In order to achieve the above object, the embodiments of the present invention mainly provide the following technical solutions:
in a first aspect, an embodiment of the present invention provides a navigation method based on a POI knowledge graph, including:
obtaining POI basic data and POI related information;
extracting a POI characteristic entity according to the POI related information;
establishing an exclusive knowledge graph of each POI according to the POI characteristic entity and the POI basic data;
constructing a POI knowledge map library based on the exclusive knowledge map of each POI;
and navigating based on the POI knowledge map library.
According to an embodiment of the present invention, extracting a POI feature entity according to the POI related information includes:
and carrying out data duplication removal and text processing on the POI related information to obtain the POI characteristic entity.

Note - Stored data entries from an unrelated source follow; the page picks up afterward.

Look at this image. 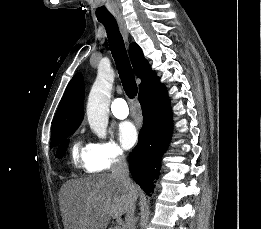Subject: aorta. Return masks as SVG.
<instances>
[{"label": "aorta", "instance_id": "aorta-1", "mask_svg": "<svg viewBox=\"0 0 261 229\" xmlns=\"http://www.w3.org/2000/svg\"><path fill=\"white\" fill-rule=\"evenodd\" d=\"M114 70L111 66H99L97 78L89 92L87 121L95 133H104L109 119V104Z\"/></svg>", "mask_w": 261, "mask_h": 229}]
</instances>
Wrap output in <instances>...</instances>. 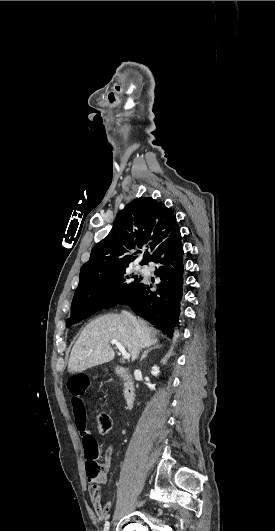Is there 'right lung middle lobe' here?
Masks as SVG:
<instances>
[{
    "mask_svg": "<svg viewBox=\"0 0 275 531\" xmlns=\"http://www.w3.org/2000/svg\"><path fill=\"white\" fill-rule=\"evenodd\" d=\"M126 268L98 276L78 287L72 300L71 316L67 319L66 326H72L102 309L123 304L142 280L136 275L132 276L135 278L133 282L127 281L129 277L124 276Z\"/></svg>",
    "mask_w": 275,
    "mask_h": 531,
    "instance_id": "dd1d6c3e",
    "label": "right lung middle lobe"
}]
</instances>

According to an embodiment of the present invention, establishing a specific knowledge graph of each POI according to the POI feature entities and the POI base data includes:
unifying names of POI characteristic entities representing the same entity;
and establishing an exclusive knowledge graph of each POI according to each POI and the associated characteristic entity.
According to one embodiment of the invention, a deep neural network algorithm is used in the specific knowledge graph of each POI to calculate the correlation degree between each POI and the associated feature entity.
According to an embodiment of the invention, the constructing of the POI knowledge map library based on the specific knowledge map of each POI comprises:
and removing the duplication of the same POI characteristic entities in the POI knowledge map library, and classifying the POI characteristic entities of the same category.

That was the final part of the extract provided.